Interactive Classroom Sensory with Arduino Boards

John Chrispell, Tim Flowers, Christoph Maier, Gary Stoudt, Yu-Ju Kuo, David Smith, Amanda Foust, Francisco Alarcon, Channa Navaratna

The objective of our teaching circle is to explore the potential of emerging technology and its use in classroom teaching. Finding creative and exciting ways to engage students with mathematics, modeling, simulation, and computer programming is at the core of our department and this teaching circle. Arduino micro controllers and sensor attachments show great potential to allow students to do practical mathematical modeling and simulation. Hardware from this mini-grant shows potential to allow both students and faculty to work with and code in an emerging development framework that builds high- demand career skills. Given the variety of sensors available for data collection, we will be only limited by our imaginations when formulating mathematical models, and simulations.

Introducing Open Educational Resources "Guest Speaker Grant"

Dana Driscoll, Aleea Perry, Matthew Vetter, Shijuan Liu, Stanley Sobolewski, Veronica Paz, Ken Coles, Joann Migyanka, Bradley Markle, Theresa McDevitt, Tim Flowers, Brandon Vick

Open Educational Resources (OER) are teaching and learning materials, in any medium, that are freely available for use in classrooms and for individual learning. These are materials that have been typically released under a license (such as a Creative Commons or into the public domain) that allows for the free use, distribution, and in some cases, modification of materials. Materials may include textbooks, full courses, course materials (handouts, worksheets, activities), tests, software, videos and other tools. The OER teaching circle seeks grant funds to bring a guest speaker to IUP's campus to help spearhead a faculty-led OER initiative on campus to help improve learning outcomes and increase college affordability using these open educational resources.

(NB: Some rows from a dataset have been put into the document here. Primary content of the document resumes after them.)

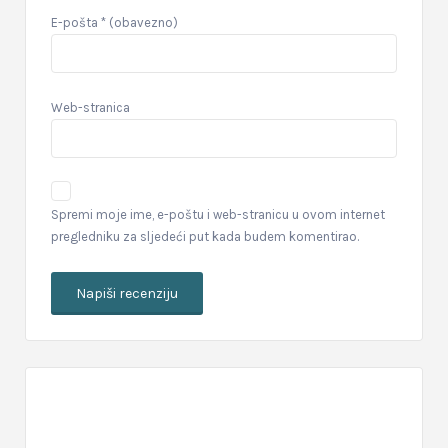
E-pošta
* (obavezno)
Web-stranica
Spremi moje ime, e-poštu i web-stranicu u ovom internet
pregledniku za sljedeći put kada budem komentirao.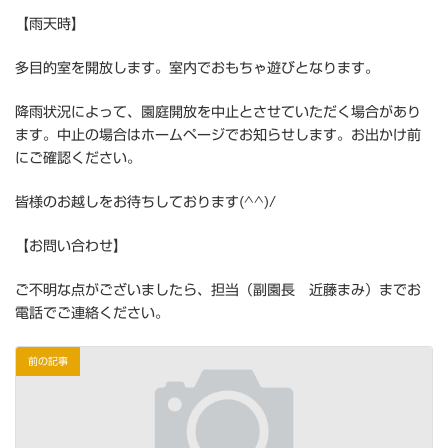
【雨天時】
多目的室を開放します。室内でおもちゃ遊びとなります。
降雨状況によって、園庭開放を中止とさせていただく場合があり
ます。中止の場合はホームページでお知らせします。お出かけ前
にご確認ください。
皆様のお越しをお待ちしております(^^)/
【お問い合わせ】
ご不明な点がございましたら、担当（副園長 近藤まみ）までお
電話でご連絡ください。
前の記事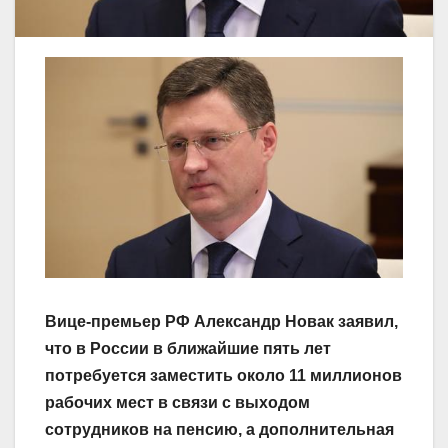
Вице-премьер РФ Александр Новак заявил,
что в России в ближайшие пять лет
потребуется заместить около 11 миллионов
рабочих мест в связи с выходом
сотрудников на пенсию, а дополнительная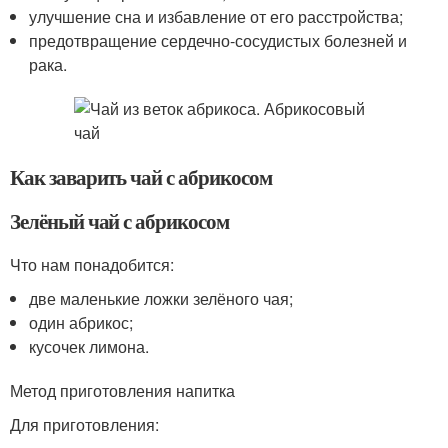
улучшение сна и избавление от его расстройства;
предотвращение сердечно-сосудистых болезней и
рака.
Как заварить чай с абрикосом
Зелёный чай с абрикосом
Что нам понадобится:
две маленькие ложки зелёного чая;
один абрикос;
кусочек лимона.
Метод приготовления напитка
Для приготовления: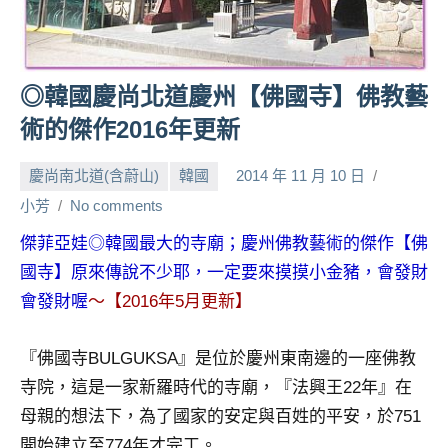
人
帶
路、
◎韓國慶尚北道慶州【佛國寺】佛教藝
旅
遊
術的傑作2016年更新
節
目
慶尚南北道(含蔚山)
韓國
2014 年 11 月 10 日
來
小芳
No comments
賓、
News
傑菲亞娃◎韓國最大的寺廟；慶州佛教藝術的傑作【佛
金
國寺】原來傳說不少耶，一定要來摸摸小金豬，會發財
探
會發財喔
～【2016年5月更新】
號
節
『佛國寺BULGUKSA』是位於慶州東南邊的一座佛教
目
班
寺院，這是一家新羅時代的寺廟，『法興王22年』在
底、
母親的想法下，為了國家的安定與百姓的平安，於751
外
開始建立至774年才完工。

Improving Nursing Students' Clinical Judgment Skills through Faculty Development Opportunities

Taylor Edwards, Johanna Boothby, Janis Barner, Julia Greenawalt, Elaine Little, Benjamin Martin, Pamela O'Harra, Elizabeth Palmer

The purpose of this mini-grant application is to seek funding to support faculty development in teaching and assessing nursing students' clinical judgment skills. Clinical judgment has emerged as a key skill that is vital to the practice of new nurse graduates. In the latest practice analysis by the National Council of State Boards of Nursing (NCSBN) clinical judgment is at the top of the list of the Top 10 High Priority Skills for inclusion on the National Council Licensure Exam for the Registered Nurse (NCLEX-RN) (NCSBN, 2018). Furthermore, all programs of nursing that are accredited by the Commission for Collegiate Nursing Education (CCNE), which includes IUP's Nursing Program, must maintain a pass rate of 80% success for first-time test takers on this exam. Thus, it is imperative for nursing faculty to develop skill in both teaching students how to use clinical judgment and then assessing how well they are implementing clinical judgment skills.

Freewriting for Ease and Fluency: The Peter Elbow Method

Bryna Siegel Finer, Veronica Paz, Elaine Little, Jirayu Sinsiri, Luz Ramirez, Geoffrey Tickell, Theresa McDevitt, Carrie Bishop, Nicol Epple, Sara Parme, Elin Woods, Nancy Hutchinson, Mercan Derafshi, Rajwan Alshareefy

For this project, our teaching circle is asking for funding to purchase two materials that we will use to further our own writing practices, and also use with our students. These include Peter Elbow's book, Writing Without Teachers, and a basic molskine-like journal. Elbow encourages writers to freewrite (stream of conscious writing) in a journal for at least ten minutes a day. The book includes several other exercises a writer can then do with the freewriting they have accumulated in their journal. In between teaching circle meetings, we will do our ten minutes of writing a day. At our sessions, we will continue our writing (perhaps working on “shitty first drafts” based on Anne Lamott's idea from her book, Bird By Bird - a book most of us have from the September Reflective Practice Saturday workshop), using exercises from Elbow's book, or continuing with freewriting. Our overall goal is fluency - getting more and more comfortable with putting words on a page in an effort to gain confidence toward our scholarship goals.

Implementing Integrative Assignments in Living-Learning Communities: Professional Development, Campus-Wide Impact

Dawn Smith-Sherwood, Mimi Benjamin, Dan Burkett, Justin Fair, Theresa McDevitt, Veronica Paz

The objectives of the LLC TC special project, “Implementing Integrative Assignments in Living-Learning Communities: Professional Development, Campus-Wide Impact,” are: 1) to receive training in the ‘nuts and bolts' of integrative assignments from Dr. Emily Lardner, a nationally-recognized figure in high-impact pedagogical approaches, 2) to use that training to provide professional development locally to the wider IUP campus community.